- **What you are asked to do**: Every line with the word "Social" in it should be extracted from the data that follows.

Stored data entries
- - - -

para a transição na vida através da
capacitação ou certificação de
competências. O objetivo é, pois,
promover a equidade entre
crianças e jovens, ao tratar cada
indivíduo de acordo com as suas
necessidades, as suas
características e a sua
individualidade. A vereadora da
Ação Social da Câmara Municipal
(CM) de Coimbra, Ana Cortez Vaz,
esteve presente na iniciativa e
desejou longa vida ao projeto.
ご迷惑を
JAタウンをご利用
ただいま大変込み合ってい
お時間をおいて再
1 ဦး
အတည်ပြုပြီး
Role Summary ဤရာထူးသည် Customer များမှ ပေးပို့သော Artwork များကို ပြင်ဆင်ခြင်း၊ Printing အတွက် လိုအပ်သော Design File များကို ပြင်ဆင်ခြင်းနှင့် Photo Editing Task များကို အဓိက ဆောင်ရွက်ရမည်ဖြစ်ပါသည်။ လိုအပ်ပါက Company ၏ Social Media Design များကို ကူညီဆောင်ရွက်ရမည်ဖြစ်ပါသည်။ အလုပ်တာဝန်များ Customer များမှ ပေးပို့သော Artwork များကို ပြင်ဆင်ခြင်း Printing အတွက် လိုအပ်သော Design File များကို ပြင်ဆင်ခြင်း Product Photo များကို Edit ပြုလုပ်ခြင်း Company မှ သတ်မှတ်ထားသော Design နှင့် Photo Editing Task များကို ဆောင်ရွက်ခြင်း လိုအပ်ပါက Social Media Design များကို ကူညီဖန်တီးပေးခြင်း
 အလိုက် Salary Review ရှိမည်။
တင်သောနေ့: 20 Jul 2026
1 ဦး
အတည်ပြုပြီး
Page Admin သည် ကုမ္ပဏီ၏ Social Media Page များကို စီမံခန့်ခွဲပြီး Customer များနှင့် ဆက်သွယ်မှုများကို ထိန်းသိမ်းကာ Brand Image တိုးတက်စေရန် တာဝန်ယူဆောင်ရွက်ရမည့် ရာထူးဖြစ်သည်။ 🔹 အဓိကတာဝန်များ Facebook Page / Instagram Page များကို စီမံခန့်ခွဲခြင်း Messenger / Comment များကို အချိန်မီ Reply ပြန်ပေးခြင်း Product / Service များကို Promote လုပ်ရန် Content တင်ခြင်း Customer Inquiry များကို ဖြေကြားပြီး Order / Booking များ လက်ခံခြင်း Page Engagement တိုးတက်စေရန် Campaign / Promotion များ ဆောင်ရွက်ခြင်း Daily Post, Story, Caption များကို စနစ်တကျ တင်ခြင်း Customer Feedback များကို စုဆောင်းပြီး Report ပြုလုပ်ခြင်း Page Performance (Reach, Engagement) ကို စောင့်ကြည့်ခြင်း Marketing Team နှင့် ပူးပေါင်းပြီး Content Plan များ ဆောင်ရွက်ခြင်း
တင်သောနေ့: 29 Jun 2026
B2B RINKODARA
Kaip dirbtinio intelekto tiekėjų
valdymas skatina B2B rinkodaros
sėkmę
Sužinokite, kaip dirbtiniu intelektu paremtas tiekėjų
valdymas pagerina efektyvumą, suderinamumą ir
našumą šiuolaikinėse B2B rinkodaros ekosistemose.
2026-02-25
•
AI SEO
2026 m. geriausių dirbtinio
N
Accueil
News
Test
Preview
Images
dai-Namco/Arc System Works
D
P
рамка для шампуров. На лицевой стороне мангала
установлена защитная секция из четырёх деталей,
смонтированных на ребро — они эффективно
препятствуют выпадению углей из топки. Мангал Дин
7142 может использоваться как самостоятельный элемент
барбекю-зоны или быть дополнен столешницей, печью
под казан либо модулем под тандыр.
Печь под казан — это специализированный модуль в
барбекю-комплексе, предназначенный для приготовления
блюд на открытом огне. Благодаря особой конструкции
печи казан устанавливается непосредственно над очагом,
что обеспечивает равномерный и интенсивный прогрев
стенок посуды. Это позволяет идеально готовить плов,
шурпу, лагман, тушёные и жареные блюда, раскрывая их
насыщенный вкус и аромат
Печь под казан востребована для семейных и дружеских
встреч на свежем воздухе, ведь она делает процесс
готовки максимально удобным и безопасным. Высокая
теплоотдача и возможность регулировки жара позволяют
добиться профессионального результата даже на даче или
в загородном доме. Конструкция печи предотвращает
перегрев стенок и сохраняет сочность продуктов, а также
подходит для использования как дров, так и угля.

- - - -

- **Response**:
Ação Social da Câmara Municipal
Role Summary ဤရာထူးသည် Customer များမှ ပေးပို့သော Artwork များကို ပြင်ဆင်ခြင်း၊ Printing အတွက် လိုအပ်သော Design File များကို ပြင်ဆင်ခြင်းနှင့် Photo Editing Task များကို အဓိက ဆောင်ရွက်ရမည်ဖြစ်ပါသည်။ လိုအပ်ပါက Company ၏ Social Media Design များကို ကူညီဆောင်ရွက်ရမည်ဖြစ်ပါသည်။ အလုပ်တာဝန်များ Customer များမှ ပေးပို့သော Artwork များကို ပြင်ဆင်ခြင်း Printing အတွက် လိုအပ်သော Design File များကို ပြင်ဆင်ခြင်း Product Photo များကို Edit ပြုလုပ်ခြင်း Company မှ သတ်မှတ်ထားသော Design နှင့် Photo Editing Task များကို ဆောင်ရွက်ခြင်း လိုအပ်ပါက Social Media Design များကို ကူညီဖန်တီးပေးခြင်း
Page Admin သည် ကုမ္ပဏီ၏ Social Media Page များကို စီမံခန့်ခွဲပြီး Customer များနှင့် ဆက်သွယ်မှုများကို ထိန်းသိမ်းကာ Brand Image တိုးတက်စေရန် တာဝန်ယူဆောင်ရွက်ရမည့် ရာထူးဖြစ်သည်။ 🔹 အဓိကတာဝန်များ Facebook Page / Instagram Page များကို စီမံခန့်ခွဲခြင်း Messenger / Comment များကို အချိန်မီ Reply ပြန်ပေးခြင်း Product / Service များကို Promote လုပ်ရန် Content တင်ခြင်း Customer Inquiry များကို ဖြေကြားပြီး Order / Booking များ လက်ခံခြင်း Page Engagement တိုးတက်စေရန် Campaign / Promotion များ ဆောင်ရွက်ခြင်း Daily Post, Story, Caption များကို စနစ်တကျ တင်ခြင်း Customer Feedback များကို စုဆောင်းပြီး Report ပြုလုပ်ခြင်း Page Performance (Reach, Engagement) ကို စောင့်ကြည့်ခြင်း Marketing Team နှင့် ပူးပေါင်းပြီး Content Plan များ ဆောင်ရွက်ခြင်း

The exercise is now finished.